Last modified: 2017-07-06
Abstract
This study examines whether tax avoidance is associated with corporate debt policy. Especially, this study investigates the influence of the bond investors and financial institutions such as the banks, which are long-term loans owner on CG, given for a comprehensive relationship between tax avoidance and debt ratio. Moreover, in the Japanese financial market, the financial institutions have a relatively bigger role for indirect finance, compared with European and U.S. financial market. In addition, in the other Asian nations their financial institutions seem to take on the same responsibility as in Japan.
This study firstly investigates the association between debt ratio and corporate tax avoidance. Secondly, we examine the influence of effectiveness of debt governance on the debt ratio and CG. Thirdly, we focus on the representative tools, such as outside directors and auditors for CG and corporate tax avoidance. Finally, we test the influence of the main banks on this effect because, in addition to their monitoring role, main banks also play a significant advisory role and are thus likely to be in a better position to make superior decisions about the firm's optimal debt and capital structure mix.

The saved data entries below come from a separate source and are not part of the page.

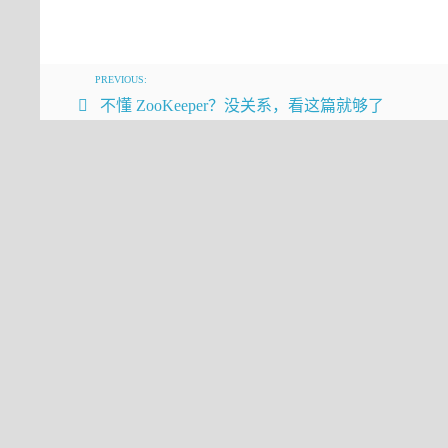
精进
2.双亲委派模型缺陷
PREVIOUS:
不懂 ZooKeeper？没关系，看这篇就够了
在双亲委派模型中，子类加载器可以使用
载的。这就导致了双亲委派模型并不能解
案例：
Java 提供了很多服务提供者接口(Serv
常见的 SPI 有 JDBC、JNDI、JA
问题：SPI 的接口是 Java 核心库的一部分，是
AppClassLoader来加载的。Bootstra
它也不能代理给AppClassLoader
3.使用线程上下文类加载器(ContextClas
如果不做任何的设置，Java应用的线程的上下文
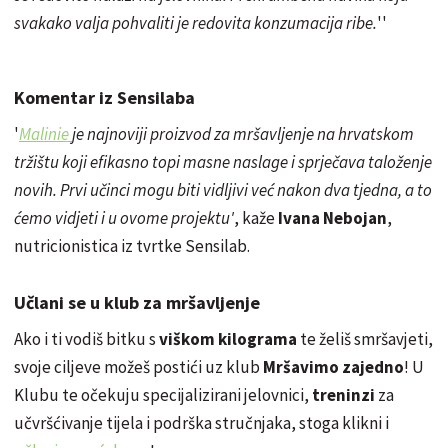
svakako valja pohvaliti je redovita konzumacija ribe.
''
Komentar iz Sensilaba
'
Malinie
je najnoviji proizvod za mršavljenje na hrvatskom
tržištu koji efikasno topi masne naslage i sprječava taloženje
novih. Prvi učinci mogu biti vidljivi već nakon dva tjedna, a to
ćemo vidjeti i u ovome projektu'
, kaže
Ivana Nebojan
,
nutricionistica iz tvrtke Sensilab.
Učlani se u klub za mršavljenje
Ako i ti vodiš bitku s
viškom kilograma
te želiš smršavjeti,
svoje ciljeve možeš postići uz klub
Mršavimo zajedno
! U
Klubu te očekuju specijalizirani jelovnici,
treninzi
za
učvršćivanje tijela i podrška stručnjaka, stoga klikni i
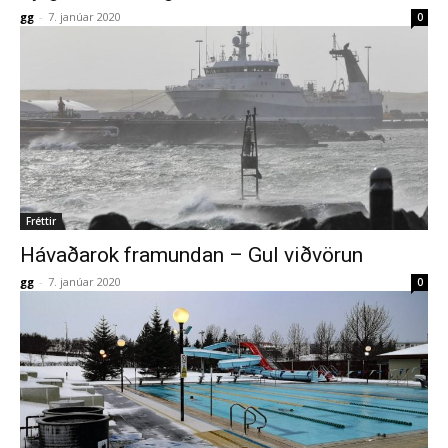
gg
-
7. janúar 2020
0
Fréttir
Hávaðarok framundan – Gul viðvörun
gg
-
7. janúar 2020
0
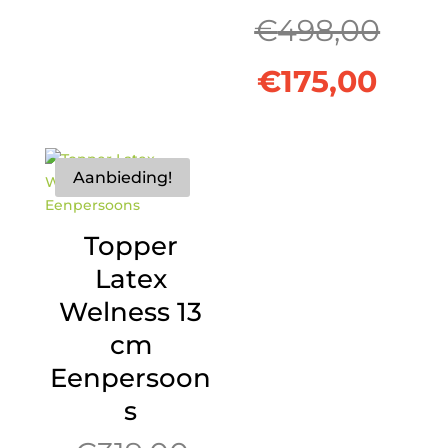
prijs
was:
Oors
€
498,00
is:
€398,00.
Huid
prijs
€
175,00
€119,00.
prijs
was:
is:
€498
Aanbieding!
€175
Topper
Latex
Welness 13
cm
Eenpersoon
s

According to the main result of this study, it seems that debt enhancement effect is more dominant than debt substitution effect in Japanese firms. When a tax avoidance advances, firms’ profitability rises. Thus, considering affordance for loan by the financial institution, they can borrow it more. With regard to interactive effect among corporate governance, debt policy, and tax avoidance, we find CG of firms strengthen when they carry out tax avoidance. Considering increasing outside director ratio, the monitoring function of the debtholders improves due to the enhancement of CG functions and our result suggests that the financial institutions in Japan achieve a monitoring function.